Trypticase Soy agar plate cultures of Escherichia coli (a small, Gram-negative bacillus) and Staphylococcus epidermidis (a Gram-positive coccus with a staphylococcus arrangement).

PROCEDURE (to be done individually)

1. Escherichia coli

a. Heat-fix a smear of Escherichia coli as follows:

1. Using the dropper bottle of deionized water found in your staining rack, place 1/2 of a normal sized drop of water on a clean slide by touching the dropper to the slide (see Fig. 1). Altenately, use your sterilized inoculating loop to place a drop of deionized water on the slide.

2. Using your sterile inoculating loop, aseptically remove a small amount of the culture from the agar surface and gently touch it 2 - 3 times to the drop of water until the water becomes visibly cloudy (see Fig. 2). A good smear with the correct amount of bacteria is essential to Gram staining.

  • Too many bacteria on the slide could result in under-decolorization; too few could lead to over-decolorization.

3. Incinerate the remaining bacteria on the inoculating loop. If too much culture is added to the water, you will not see stained individual bacteria and you may not have a reliable Gram stain.

4. After the inoculating loop cools, spread the suspension over approximately half of the slide to form a thin film. A correctly prepared smear with the right amount of bacteria should look similar to Fig. 3.

5. Allow this thin suspension to completely air dry (see Fig. 4). The smear must be completely dry before the slide is heat fixed!

6. To heat-fix the bacteria to the slide,pick up the air-dried slide with coverslip forceps and hold the bottom of the slide opposite the smear near the opening of the microincinerator for 10 seconds (see Fig. 5) as demonstrated by your instructor. If the slide is not heated enough, all of the bacteria will wash off. If it is overheated, the bacteria structural integrity can be damaged.

b. Stain with Hucker's crystal violet for one minute (see Fig. 6). Gently wash with water (see Fig. 7). Shake off the excess water but do not blot dry between steps.

c. Stain with Gram's iodine solution for one minute (see Fig. 8) and gently wash with water.

d. Decolorize by picking up the slide and letting the Gram's decolorizer run down the slide until the purple just stops flowing at the bottom of the slide (see Fig. 9).

e. Stain with safranin for one minute (see Fig. 10). When you wash off the excess safranin, be very careful to wash gently and briefly as it is possible to wash out some of the sarfanin in the bacterium.

f. Blot dry (see Fig. 11) and observe using oil immersion microscopy.

 

2. Staphylococcus epidermidis

a. Heat-fix a smear of Staphylococcus epidermidis as follows:

1. Using the dropper bottle of deionized water found in your staining rack, place 1/2 of a normal sized drop of water on a clean slide by touching the dropper to the slide (see Fig. 1). Altenately, use your sterilized inoculating loop to place a drop of deionized water on the slide.

2. Using your sterile inoculating loop, aseptically remove a small amount of the culture from the agar surface and gently touch it 2 - 3 times to the drop of water until the water becomes visibly cloudy (see Fig. 2).

  • Too many bacteria on the slide could result in under-decolorization; too few could lead to over-decolorization.

3. Incinerate the remaining bacteria on the inoculating loop. If too much culture is added to the water, you will not see stained individual bacteria and you may not have a reliable Gram stain.

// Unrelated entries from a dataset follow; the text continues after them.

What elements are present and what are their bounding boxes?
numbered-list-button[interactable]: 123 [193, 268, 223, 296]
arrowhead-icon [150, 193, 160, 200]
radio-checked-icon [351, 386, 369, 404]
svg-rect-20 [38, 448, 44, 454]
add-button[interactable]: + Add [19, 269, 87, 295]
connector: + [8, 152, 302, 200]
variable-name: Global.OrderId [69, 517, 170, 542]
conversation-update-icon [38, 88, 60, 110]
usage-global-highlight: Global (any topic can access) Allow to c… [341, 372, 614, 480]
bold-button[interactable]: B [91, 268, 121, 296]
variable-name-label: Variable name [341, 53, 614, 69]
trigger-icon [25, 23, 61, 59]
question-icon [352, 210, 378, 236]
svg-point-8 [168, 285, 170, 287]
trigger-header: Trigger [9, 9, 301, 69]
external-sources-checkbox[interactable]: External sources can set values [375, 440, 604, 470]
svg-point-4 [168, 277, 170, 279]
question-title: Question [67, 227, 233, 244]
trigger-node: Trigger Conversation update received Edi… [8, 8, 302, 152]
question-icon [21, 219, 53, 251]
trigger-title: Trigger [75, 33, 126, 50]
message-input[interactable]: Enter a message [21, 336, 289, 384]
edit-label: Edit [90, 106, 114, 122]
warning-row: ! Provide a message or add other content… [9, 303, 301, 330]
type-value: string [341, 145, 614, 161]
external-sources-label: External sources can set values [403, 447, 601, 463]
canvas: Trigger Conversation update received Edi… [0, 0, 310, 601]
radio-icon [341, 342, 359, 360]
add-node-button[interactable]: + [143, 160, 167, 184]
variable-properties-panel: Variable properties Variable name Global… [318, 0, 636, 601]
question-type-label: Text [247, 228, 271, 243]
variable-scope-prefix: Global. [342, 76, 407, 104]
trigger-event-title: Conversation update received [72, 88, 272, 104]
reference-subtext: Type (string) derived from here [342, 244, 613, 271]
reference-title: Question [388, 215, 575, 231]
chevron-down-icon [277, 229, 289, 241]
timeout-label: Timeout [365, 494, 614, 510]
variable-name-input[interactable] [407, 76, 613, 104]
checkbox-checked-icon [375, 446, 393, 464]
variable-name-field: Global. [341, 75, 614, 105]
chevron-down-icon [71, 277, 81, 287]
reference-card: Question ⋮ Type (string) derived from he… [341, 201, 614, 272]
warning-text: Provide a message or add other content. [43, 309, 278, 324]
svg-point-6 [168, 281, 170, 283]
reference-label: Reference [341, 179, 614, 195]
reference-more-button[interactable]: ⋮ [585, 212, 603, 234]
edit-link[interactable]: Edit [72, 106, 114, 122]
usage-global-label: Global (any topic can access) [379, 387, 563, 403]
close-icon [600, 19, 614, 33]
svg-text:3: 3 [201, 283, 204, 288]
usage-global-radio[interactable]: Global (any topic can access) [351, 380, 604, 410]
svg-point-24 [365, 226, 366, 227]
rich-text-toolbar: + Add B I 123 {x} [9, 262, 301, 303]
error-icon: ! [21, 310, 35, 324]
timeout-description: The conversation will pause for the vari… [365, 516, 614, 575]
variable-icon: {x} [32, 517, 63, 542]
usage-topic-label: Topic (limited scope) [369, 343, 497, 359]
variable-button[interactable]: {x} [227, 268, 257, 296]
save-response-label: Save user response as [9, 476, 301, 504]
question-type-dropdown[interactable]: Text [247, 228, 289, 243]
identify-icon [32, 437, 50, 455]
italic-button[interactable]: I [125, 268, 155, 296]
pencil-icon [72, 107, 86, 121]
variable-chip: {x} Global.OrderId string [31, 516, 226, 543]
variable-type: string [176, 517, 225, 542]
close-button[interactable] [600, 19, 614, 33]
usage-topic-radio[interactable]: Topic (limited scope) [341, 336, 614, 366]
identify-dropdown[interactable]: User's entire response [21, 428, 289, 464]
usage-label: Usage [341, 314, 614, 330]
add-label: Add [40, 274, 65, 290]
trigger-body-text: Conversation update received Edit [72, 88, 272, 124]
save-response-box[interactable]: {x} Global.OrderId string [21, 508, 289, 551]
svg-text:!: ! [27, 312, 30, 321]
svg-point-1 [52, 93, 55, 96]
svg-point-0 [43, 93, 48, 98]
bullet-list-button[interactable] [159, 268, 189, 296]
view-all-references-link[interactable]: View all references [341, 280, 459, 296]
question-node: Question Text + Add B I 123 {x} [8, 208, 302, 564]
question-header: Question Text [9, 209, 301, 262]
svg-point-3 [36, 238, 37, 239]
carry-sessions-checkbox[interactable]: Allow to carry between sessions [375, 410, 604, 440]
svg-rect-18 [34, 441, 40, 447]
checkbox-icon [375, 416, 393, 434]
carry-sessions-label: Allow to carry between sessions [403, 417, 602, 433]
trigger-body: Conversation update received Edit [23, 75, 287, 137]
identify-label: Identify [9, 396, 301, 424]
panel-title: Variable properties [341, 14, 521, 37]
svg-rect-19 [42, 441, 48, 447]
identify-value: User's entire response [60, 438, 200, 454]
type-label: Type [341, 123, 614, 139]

4. After the inoculating loop cools, spread the suspension over approximately half of the slide to form a thin film (see Fig. 3).

5. Allow this thin suspension to completely air dry (see Fig. 4). The smear must be completely dry before the slide is heat fixed!

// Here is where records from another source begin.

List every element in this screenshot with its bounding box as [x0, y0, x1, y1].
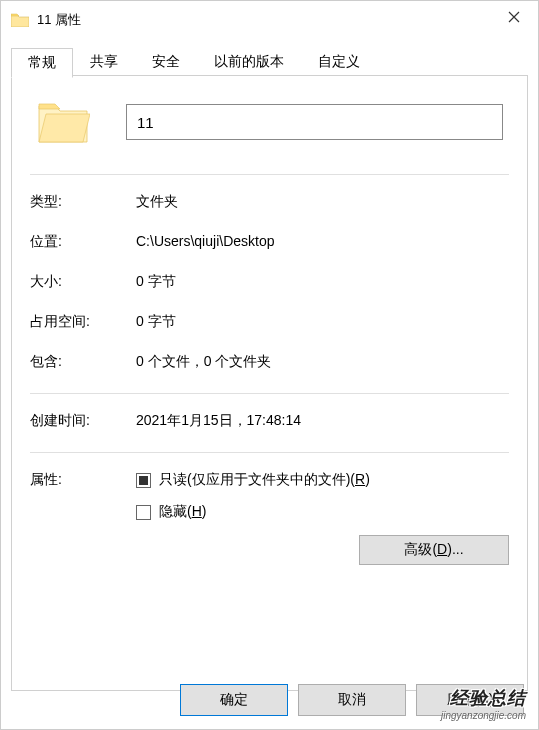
- close-icon: [508, 11, 520, 23]
- hidden-label: 隐藏(H): [159, 503, 206, 521]
- cancel-button[interactable]: 取消: [298, 684, 406, 716]
- readonly-checkbox[interactable]: [136, 473, 151, 488]
- tab-custom[interactable]: 自定义: [301, 47, 377, 77]
- label-size: 大小:: [30, 273, 136, 291]
- tab-panel: 常规 共享 安全 以前的版本 自定义 类型: 文件夹 位置: C:\Users\…: [11, 75, 528, 691]
- separator: [30, 393, 509, 394]
- advanced-button[interactable]: 高级(D)...: [359, 535, 509, 565]
- window-title: 11 属性: [37, 11, 81, 29]
- label-attributes: 属性:: [30, 471, 136, 565]
- tab-previous-versions[interactable]: 以前的版本: [197, 47, 301, 77]
- value-location: C:\Users\qiuji\Desktop: [136, 233, 509, 249]
- tab-strip: 常规 共享 安全 以前的版本 自定义: [11, 47, 377, 77]
- ok-button[interactable]: 确定: [180, 684, 288, 716]
- folder-name-input[interactable]: [126, 104, 503, 140]
- readonly-label: 只读(仅应用于文件夹中的文件)(R): [159, 471, 370, 489]
- value-contains: 0 个文件，0 个文件夹: [136, 353, 509, 371]
- tab-security[interactable]: 安全: [135, 47, 197, 77]
- value-type: 文件夹: [136, 193, 509, 211]
- label-location: 位置:: [30, 233, 136, 251]
- tab-general[interactable]: 常规: [11, 48, 73, 78]
- titlebar: 11 属性: [1, 1, 538, 39]
- tab-content-general: 类型: 文件夹 位置: C:\Users\qiuji\Desktop 大小: 0…: [12, 76, 527, 587]
- separator: [30, 174, 509, 175]
- value-size-on-disk: 0 字节: [136, 313, 509, 331]
- label-size-on-disk: 占用空间:: [30, 313, 136, 331]
- hidden-checkbox[interactable]: [136, 505, 151, 520]
- close-button[interactable]: [490, 1, 538, 33]
- folder-icon: [11, 13, 29, 27]
- separator: [30, 452, 509, 453]
- value-created: 2021年1月15日，17:48:14: [136, 412, 509, 430]
- tab-share[interactable]: 共享: [73, 47, 135, 77]
- dialog-buttons: 确定 取消 应用(A): [180, 684, 524, 716]
- label-contains: 包含:: [30, 353, 136, 371]
- label-type: 类型:: [30, 193, 136, 211]
- label-created: 创建时间:: [30, 412, 136, 430]
- apply-button[interactable]: 应用(A): [416, 684, 524, 716]
- folder-large-icon: [36, 98, 90, 146]
- value-size: 0 字节: [136, 273, 509, 291]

6. To heat-fix the bacteria to the slide,pick up the air-dried slide with coverslip forceps and hold the bottom of the slide opposite the smear near the opening of the microincinerator for 10 seconds (see Fig. 5) as demonstrated by your instructor. If the slide is not heated enough, all of the bacteria will wash off. If it is overheated, the bacteria structural integrity can be damaged.

b. Stain with Hucker's crystal violet for one minute (see Fig. 6). Gently wash with water (see Fig. 7). Shake off the excess water but do not blot dry between steps.

c. Stain with Gram's iodine solution for one minute (see Fig. 8) and gently wash with water.

d. Decolorize by picking up the slide and letting the Gram's decolorizer run down the slide until the purple just stops flowing at the bottom of the slide (see Fig. 9).

e. Stain with safranin for one minute (see Fig. 10). When you wash off the excess safranin, be very careful to wash gently and briefly as it is possible to wash out some of the sarfanin in the bacterium.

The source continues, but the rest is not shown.